Şair kendisiyle karşılaşır, sonra ayrılır, sonra yeniden karşılaşır. Her karşılaşma ve ayrılma kendi içinde görüntü olarak çelişki doğururken, öz olarak parçaların birleşmesi ve bir bütün teşkil etmesi anlamına gelir. Fakat ayrılırken de karşılaşırken de nihayetinde şair kendisinden ayrı kalmıştır. Ayrı kalmışlık, ona hakiki bir göz kazandırır. Kazandığı göz, şiirin ona bahşettiği ihsandır.
Paz’ın deyişiyle şair, şiirsel yaratışın aynı zamanda hem nesnesi hem de öznesidir.
Kulak duyar, el yazar, kulağın duyduğu ses ise kendi söylediği sestir. Aynı anda iki yerde olmak, aynı anda iki fiilin faili olmak şairi dahi kılan şeydir tam olarak. İlham şairi pasif kılar mı? Duyarken evet, el itaat ederken evet. Fakat şairin o sesi duyması gerekir. Duyarken pasif olabilir mi? Hayır. Şair eğer tam anlamıyla pasif olsaydı zaten şair olamazdı. O aktifliği kadar pasifliği de başarabildiği için şiir ondan sadır olmuştur.
Görmenin önündeki en büyük engel, gözdür. Çünkü göz bakar, baktığı anda da tek bir çerçeveye hâkim olabilir. Kişinin önündeki en büyük engel de benliğidir. Benliği onu dışarıya yönlendirir ve böylece kişi benliğinin merkezine inemez.
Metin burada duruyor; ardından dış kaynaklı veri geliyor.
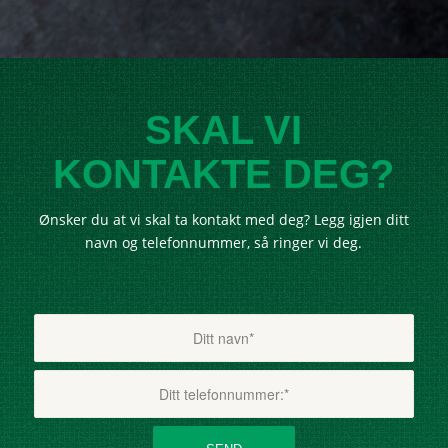
SKAL VI
KONTAKTE DEG?
Ønsker du at vi skal ta kontakt med deg? Legg igjen ditt
navn og telefonnummer, så ringer vi deg.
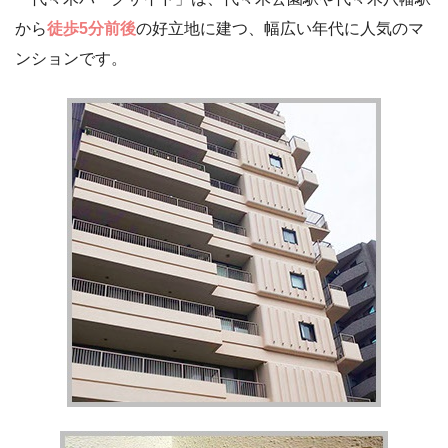
から
徒歩5分前後
の好立地に建つ、幅広い年代に人気のマ
ンションです。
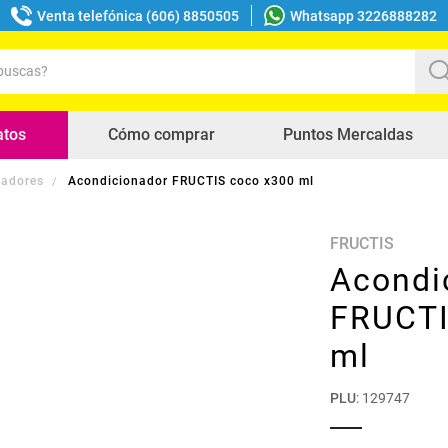
Venta telefónica (606) 8850505
Whatsapp 3226888282
uscas?
s buscados
atos
Cómo comprar
Puntos Mercaldas
nadores
Acondicionador FRUCTIS coco x300 ml
FRUCTIS
Acondi
FRUCTI
ml
PLU
:
129747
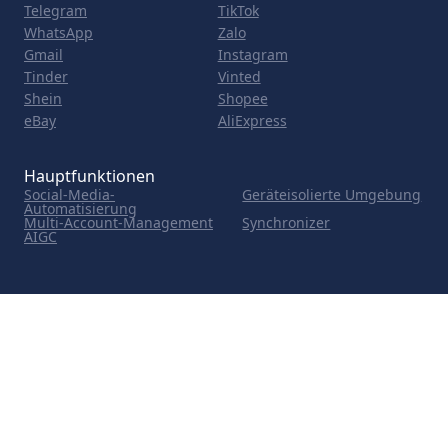
Telegram
TikTok
WhatsApp
Zalo
Gmail
Instagram
Tinder
Vinted
Shein
Shopee
eBay
AliExpress
Hauptfunktionen
Social-Media-
Geräteisolierte Umgebung
Automatisierung
Multi-Account-Management
Synchronizer
AIGC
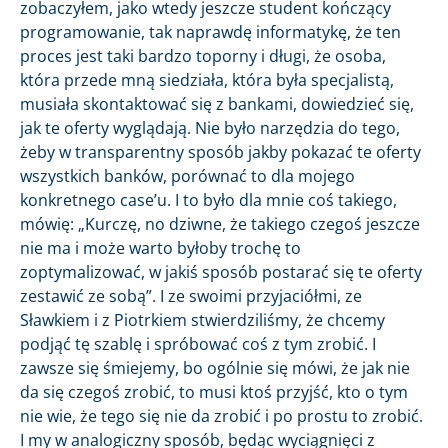
zobaczyłem, jako wtedy jeszcze student kończący
programowanie, tak naprawdę informatykę, że ten
proces jest taki bardzo toporny i długi, że osoba,
która przede mną siedziała, która była specjalistą,
musiała skontaktować się z bankami, dowiedzieć się,
jak te oferty wyglądają. Nie było narzędzia do tego,
żeby w transparentny sposób jakby pokazać te oferty
wszystkich banków, porównać to dla mojego
konkretnego case’u. I to było dla mnie coś takiego,
mówię: „Kurczę, no dziwne, że takiego czegoś jeszcze
nie ma i może warto byłoby trochę to
zoptymalizować, w jakiś sposób postarać się te oferty
zestawić ze sobą”. I ze swoimi przyjaciółmi, ze
Sławkiem i z Piotrkiem stwierdziliśmy, że chcemy
podjąć tę szablę i spróbować coś z tym zrobić. I
zawsze się śmiejemy, bo ogólnie się mówi, że jak nie
da się czegoś zrobić, to musi ktoś przyjść, kto o tym
nie wie, że tego się nie da zrobić i po prostu to zrobić.
I my w analogiczny sposób, będąc wyciągnięci z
Meşgul olunması gereken özne, onu nesnelerde meşgul eder. Böylece paradoks başlar ve paradoksun sonu yanılgıda durmak olur. Şair ise meşgul olması gerekende meşgul olur çünkü onu benliği dışarıda meşgul edemez, şairi kendisiyle meşgul eder. Şair bakan değil, görendir böylece. O gözünü kapatmıştır.
Octavio Paz’ın Yay ve Lir’i şiiri ve şairi merkeze aldığı fakat insan ile hakikatin ilişkisini anlattığı temel bir başyapıt. Okunmalı çünkü hakikatin büründüğü en güzel örtü şiirdir.